SGLang architecture: SGLang's speculative decoding implementation uses a separate draft worker that loads the draft model and communicates with the target model worker. The get_embed_and_head and set_embed_and_head methods allow the draft model to share the target model's embedding and language modeling head weights, which is essential for EAGLE-3's architecture.
Hardware constraints: The 8-GPU setup with 11.25 GB free per GPU indicates that both models are loaded and memory is tight but sufficient. The "avail mem" metric is critical for diagnosing out-of-memory issues.
Output Knowledge Created
This message produces several valuable pieces of information:
- Confirmation that the patches work: The server reached CUDA graph capture for the draft model, proving that
set_eagle3_layers_to_capture,get_embed_and_head, andset_embed_and_headare now correctly delegated through the wrapper class. - Memory pressure assessment: 11.25 GB free per GPU after loading both models is tight but workable. This informs future decisions about batch sizes, KV cache allocation, and whether to reduce
--mem-fraction-static. - CUDA graph capture duration baseline: The 23-iteration capture process provides a reference point. On subsequent runs, SGLang may reuse cached CUDA graphs, significantly reducing startup time.

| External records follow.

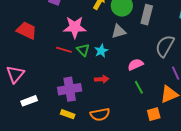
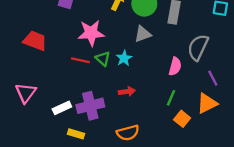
pink semicircle: (135, 64) -> (175, 66), moved, turned 133
green line: (139, 87) -> (171, 98), turned 56
white rectangle: (29, 101) -> (62, 108), moved
yellow rectangle: (68, 114) -> (76, 134), moved
orange square: (154, 114) -> (182, 119), moved, turned -32

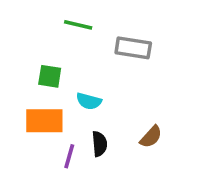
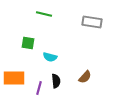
gray rectangle: (133, 48) -> (92, 22), moved
orange rectangle: (44, 121) -> (14, 78), moved

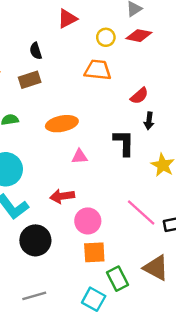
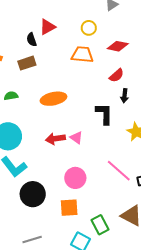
red triangle: (67, 19) -> (47, 27), moved
red diamond: (139, 36) -> (118, 46), moved
pink triangle: (80, 157) -> (76, 138), moved, turned 40
red arrow: (62, 196) -> (55, 139), moved
orange square: (94, 252) -> (69, 208), moved

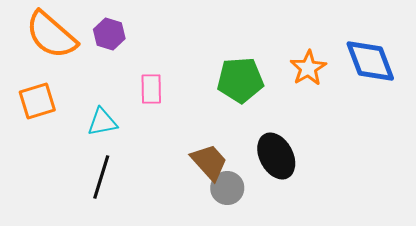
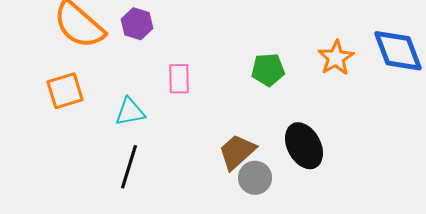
green pentagon: (240, 80) -> (268, 70), size x0.7
brown trapezoid: (209, 162) -> (237, 152), turned -90

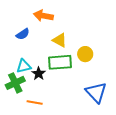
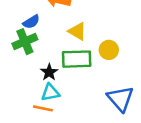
cyan triangle: (24, 66) -> (50, 92), moved
green cross: (15, 83) -> (25, 42), moved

- The server startup timeline: Model loading took approximately 9 minutes (from 23:50 to 23:59), and CUDA graph capture was just beginning. This establishes a realistic expectation for future deployments.
The Thinking Process
The assistant's reasoning is visible in the gap between the opening line and the log output. The assistant expected to find an error—hence "Let me check what the error is." This expectation was shaped by the polling loop's timeout. In the assistant's mental model, a server that hasn't become ready within 30 minutes must have encountered a problem. The log output, however, shows normal progress. The assistant's framing doesn't immediately update to reflect this; the message ends with the raw log output, leaving the reader (and the assistant's next turn) to reinterpret the situation.
This is a characteristic pattern in debugging workflows: the investigator forms a hypothesis ("there's an error"), gathers evidence, and must then reconcile the evidence with the hypothesis. Message <msg id=3205> captures the evidence-gathering phase, not the reconciliation. The next message in the sequence would show whether the assistant recognized that the "issue" was merely slow progress.
Conclusion
Message <msg id=3205> is a study in the psychology of debugging. It captures the moment when a developer, conditioned by a long string of failures, interprets normal behavior as anomalous. The CUDA graph capture progress bar at 0% is not an error—it is the beginning of a slow, deliberate process that will eventually produce a working server. But after hours of crashes, AttributeErrors, and context-length mismatches, the assistant has learned to expect the worst. This message is the turning point where the debugging narrative shifts from "fixing crashes" to "waiting for slow operations," a far more pleasant problem to have.